Shoppers face a complex and time-consuming task to get the best deal, depending on the store they buy food from and the item involved according to a new booklet "Public behavior in the UK in times of economic decline/rising food prices." Published by the Economic and Social Research Council it highlights that the reports of a "food price crisis" fail to notice large cost variations over time and by outlet.
The booklet is based largely on insights from two academic experts on food pricing - Dr. Steven Cummins, of Queen Mary, University of London, and Professor Derek Oddy, Emeritus Professor of Economic and Social History at the University of Westminster - for a public policy seminar organised by the ESRC for the Food Standards Agency.
Dr Cummins draws on his research with Professor Sally MacIntyre, of the Medical Research Council, Social and Public Health Sciences Unit, Glasgow, and Dr Dianna M Smith, of Queen Mary, University of London. This included checking the prices of more than 50 standard food items in 250 stores in 1997, and 500 in 2007, ranging from multiples and discounters to greengrocers and delicatessens.
The researchers found that large real increases for some items over the 10 years were balanced by big falls for others, but with large variations between types of outlet and locations. Dr Cummins warns: "Failing to choose the right store could mean - in an extreme case - a price premium as high as 260 per cent for a tin of baked beans from a delicatessen (72p) compared with a discount store (20p)."
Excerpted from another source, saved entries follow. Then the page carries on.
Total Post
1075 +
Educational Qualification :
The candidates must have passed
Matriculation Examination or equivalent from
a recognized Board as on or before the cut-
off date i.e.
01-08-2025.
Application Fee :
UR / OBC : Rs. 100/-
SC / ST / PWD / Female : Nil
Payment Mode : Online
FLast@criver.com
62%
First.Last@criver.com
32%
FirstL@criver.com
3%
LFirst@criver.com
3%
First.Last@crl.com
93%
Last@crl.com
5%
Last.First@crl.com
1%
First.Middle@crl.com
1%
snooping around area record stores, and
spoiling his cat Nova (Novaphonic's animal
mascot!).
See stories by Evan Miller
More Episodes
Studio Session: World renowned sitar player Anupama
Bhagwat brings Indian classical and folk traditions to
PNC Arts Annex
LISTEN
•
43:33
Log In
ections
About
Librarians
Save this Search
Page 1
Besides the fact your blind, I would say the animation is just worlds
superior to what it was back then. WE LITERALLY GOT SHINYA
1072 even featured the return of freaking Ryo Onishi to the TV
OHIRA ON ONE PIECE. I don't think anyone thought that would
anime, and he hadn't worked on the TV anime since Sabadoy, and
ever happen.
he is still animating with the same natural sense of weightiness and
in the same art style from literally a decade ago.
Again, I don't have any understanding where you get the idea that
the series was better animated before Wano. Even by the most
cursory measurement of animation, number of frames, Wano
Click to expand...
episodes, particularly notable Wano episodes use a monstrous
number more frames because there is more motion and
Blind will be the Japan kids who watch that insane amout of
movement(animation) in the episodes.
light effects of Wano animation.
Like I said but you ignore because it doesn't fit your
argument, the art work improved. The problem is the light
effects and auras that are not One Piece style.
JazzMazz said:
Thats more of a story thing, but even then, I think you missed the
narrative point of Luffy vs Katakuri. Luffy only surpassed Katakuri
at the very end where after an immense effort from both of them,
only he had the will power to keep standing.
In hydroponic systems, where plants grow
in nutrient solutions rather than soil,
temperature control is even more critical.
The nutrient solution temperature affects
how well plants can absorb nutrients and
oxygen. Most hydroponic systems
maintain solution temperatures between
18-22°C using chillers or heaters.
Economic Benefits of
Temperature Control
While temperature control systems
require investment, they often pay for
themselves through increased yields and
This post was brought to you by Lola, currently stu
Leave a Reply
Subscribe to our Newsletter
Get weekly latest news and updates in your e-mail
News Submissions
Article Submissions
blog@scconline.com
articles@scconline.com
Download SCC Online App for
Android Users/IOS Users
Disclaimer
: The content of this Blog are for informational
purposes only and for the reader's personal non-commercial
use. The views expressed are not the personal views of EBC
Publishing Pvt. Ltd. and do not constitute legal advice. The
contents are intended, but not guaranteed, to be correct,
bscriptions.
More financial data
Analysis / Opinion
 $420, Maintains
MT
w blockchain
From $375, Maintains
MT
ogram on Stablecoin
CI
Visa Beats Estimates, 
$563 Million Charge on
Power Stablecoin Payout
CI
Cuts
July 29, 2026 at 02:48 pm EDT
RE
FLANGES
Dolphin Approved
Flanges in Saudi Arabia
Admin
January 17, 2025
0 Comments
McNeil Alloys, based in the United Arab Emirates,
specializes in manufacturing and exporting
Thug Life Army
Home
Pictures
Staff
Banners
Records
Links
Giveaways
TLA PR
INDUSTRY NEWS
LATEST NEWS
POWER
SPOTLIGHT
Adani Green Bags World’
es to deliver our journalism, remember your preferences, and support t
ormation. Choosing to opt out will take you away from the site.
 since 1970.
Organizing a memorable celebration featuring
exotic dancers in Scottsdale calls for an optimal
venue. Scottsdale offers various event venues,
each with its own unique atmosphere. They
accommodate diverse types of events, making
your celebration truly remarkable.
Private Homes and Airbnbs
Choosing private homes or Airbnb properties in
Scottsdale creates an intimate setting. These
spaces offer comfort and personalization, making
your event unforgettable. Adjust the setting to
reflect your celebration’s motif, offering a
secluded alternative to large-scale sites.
He points out: "Changes in prices for some healthy items, such as fruit and vegetables, outstrip both general and food inflation. For example, peas, carrots, onions and tomatoes are becoming increasingly expensive in real terms, so consumption of these items may fall for those customers who tend to be price sensitive." That said "some items we are urged to eat more of are getting cheaper in real terms, such as apples and bananas."
Providing an historical perspective, Professor Oddy explains that over the 20th century, the costs of raw food materials fell until the 1970s, and consumers spent proportionately less of their income on food to create meals at home.
But he points out that the 1970s saw price increases which make today's prices appear modest by comparison. Factors including decimalisation of the pound, adoption of the Common Agricultural Policy, with tariffs against cheap food from outside the EEC, along with soaring oil prices due to Middle East wars and the Iranian Revolution, had a marked effect.
By 1974, the index of retail food prices rose almost 55 per cent over a matter of four years, as Britain passed from a 'cheap' to a 'dear' food economy.
He continues: "Since the 1970s, as food technology and food processing have increased, the price of raw food material has become less significant, as more and more people have begun to buy processed materials and ready-prepared meals.
"The quality and price of these products are determined by food manufacturers and large retailers, and their emphasis is on appearance, packaging and flavour rather than nutrition."
Professor Oddy says: "The decline of domestic cookery skills is a significant factor in this trend, though the storage of food, preparation of it, and the costs of cooking it may well exceed heating frozen packet meals - while demographic factors, such as the shrinking size of the household, have reinforced the uneconomic nature of some domestic food preparation for only one or two people."
Food consumption outside the home has also increasingly destabilised domestic eating arrangements, he adds.